# Dataset records
------------------------
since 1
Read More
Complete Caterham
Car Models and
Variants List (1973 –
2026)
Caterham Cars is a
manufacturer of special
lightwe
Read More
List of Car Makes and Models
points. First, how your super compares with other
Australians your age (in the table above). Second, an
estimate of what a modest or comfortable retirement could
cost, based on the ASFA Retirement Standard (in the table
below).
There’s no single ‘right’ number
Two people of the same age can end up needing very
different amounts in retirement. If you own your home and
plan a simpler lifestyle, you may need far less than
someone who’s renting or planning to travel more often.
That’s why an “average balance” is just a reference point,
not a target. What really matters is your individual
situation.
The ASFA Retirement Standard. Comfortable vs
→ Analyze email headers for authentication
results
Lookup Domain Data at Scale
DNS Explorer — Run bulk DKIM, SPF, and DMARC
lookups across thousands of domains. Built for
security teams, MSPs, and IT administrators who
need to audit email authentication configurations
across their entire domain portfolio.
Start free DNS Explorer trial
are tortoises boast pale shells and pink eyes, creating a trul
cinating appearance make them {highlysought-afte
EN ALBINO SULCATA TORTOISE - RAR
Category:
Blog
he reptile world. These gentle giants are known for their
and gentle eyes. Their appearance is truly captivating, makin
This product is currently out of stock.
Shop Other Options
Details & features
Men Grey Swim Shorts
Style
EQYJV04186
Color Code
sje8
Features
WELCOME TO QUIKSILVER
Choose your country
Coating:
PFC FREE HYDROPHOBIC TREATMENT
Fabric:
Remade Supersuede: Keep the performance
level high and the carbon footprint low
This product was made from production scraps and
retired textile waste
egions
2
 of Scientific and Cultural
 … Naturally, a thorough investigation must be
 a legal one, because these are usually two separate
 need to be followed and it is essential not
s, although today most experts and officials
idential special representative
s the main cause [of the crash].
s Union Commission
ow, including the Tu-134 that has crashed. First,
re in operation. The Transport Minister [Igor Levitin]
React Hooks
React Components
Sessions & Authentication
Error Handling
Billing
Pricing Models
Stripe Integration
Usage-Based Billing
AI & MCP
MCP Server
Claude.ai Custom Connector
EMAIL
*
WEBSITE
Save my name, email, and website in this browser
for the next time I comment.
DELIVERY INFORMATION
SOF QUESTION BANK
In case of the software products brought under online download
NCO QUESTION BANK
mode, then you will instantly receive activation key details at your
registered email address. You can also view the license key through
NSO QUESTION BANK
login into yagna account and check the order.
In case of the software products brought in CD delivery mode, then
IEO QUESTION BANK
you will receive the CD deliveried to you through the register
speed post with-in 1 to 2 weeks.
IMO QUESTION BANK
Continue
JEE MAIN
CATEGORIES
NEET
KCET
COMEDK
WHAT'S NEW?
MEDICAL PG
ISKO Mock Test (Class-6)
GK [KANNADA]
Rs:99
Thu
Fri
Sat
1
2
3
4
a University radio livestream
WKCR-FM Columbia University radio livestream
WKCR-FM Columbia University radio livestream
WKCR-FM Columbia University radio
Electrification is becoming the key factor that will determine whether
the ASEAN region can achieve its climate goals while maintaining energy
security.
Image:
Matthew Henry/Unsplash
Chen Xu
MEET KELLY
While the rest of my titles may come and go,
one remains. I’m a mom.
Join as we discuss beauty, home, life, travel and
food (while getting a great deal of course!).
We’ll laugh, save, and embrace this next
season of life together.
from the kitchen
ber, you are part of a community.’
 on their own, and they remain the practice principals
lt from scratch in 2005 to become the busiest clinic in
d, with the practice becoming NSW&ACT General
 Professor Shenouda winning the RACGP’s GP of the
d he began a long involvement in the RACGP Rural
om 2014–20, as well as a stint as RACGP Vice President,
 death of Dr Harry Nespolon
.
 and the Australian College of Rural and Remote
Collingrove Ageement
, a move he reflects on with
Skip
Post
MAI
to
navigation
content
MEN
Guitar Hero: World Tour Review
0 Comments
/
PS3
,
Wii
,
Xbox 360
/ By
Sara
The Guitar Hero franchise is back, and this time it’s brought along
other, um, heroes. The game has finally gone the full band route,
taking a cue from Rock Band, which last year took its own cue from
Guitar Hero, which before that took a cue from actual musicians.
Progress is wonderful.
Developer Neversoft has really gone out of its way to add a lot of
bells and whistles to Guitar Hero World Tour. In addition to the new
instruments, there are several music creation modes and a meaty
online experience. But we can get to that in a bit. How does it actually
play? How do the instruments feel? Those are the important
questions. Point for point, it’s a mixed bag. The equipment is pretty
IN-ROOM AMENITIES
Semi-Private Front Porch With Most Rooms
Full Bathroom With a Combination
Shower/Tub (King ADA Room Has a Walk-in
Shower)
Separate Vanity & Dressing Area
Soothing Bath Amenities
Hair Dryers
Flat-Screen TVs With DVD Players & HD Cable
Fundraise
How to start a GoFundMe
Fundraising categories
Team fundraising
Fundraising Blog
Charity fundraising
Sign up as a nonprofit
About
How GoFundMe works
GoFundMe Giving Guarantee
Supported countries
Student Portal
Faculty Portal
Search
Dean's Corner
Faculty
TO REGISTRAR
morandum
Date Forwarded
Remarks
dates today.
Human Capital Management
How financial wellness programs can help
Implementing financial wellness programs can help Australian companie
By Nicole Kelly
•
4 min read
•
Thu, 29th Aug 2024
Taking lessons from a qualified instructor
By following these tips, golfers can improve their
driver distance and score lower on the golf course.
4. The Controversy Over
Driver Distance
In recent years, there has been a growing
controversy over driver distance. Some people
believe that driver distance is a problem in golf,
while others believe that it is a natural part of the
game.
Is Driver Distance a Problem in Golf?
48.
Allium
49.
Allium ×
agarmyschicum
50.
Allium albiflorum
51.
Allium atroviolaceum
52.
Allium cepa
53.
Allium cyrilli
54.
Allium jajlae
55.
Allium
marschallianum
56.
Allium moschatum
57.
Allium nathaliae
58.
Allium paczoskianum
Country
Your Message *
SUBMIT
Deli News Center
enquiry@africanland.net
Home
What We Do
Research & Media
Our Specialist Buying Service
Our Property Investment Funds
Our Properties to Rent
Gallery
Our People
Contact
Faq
------------------------
A line counts if it contains the string "gentle"; report how many lines in the material do, giving only the number.

# Answer space
2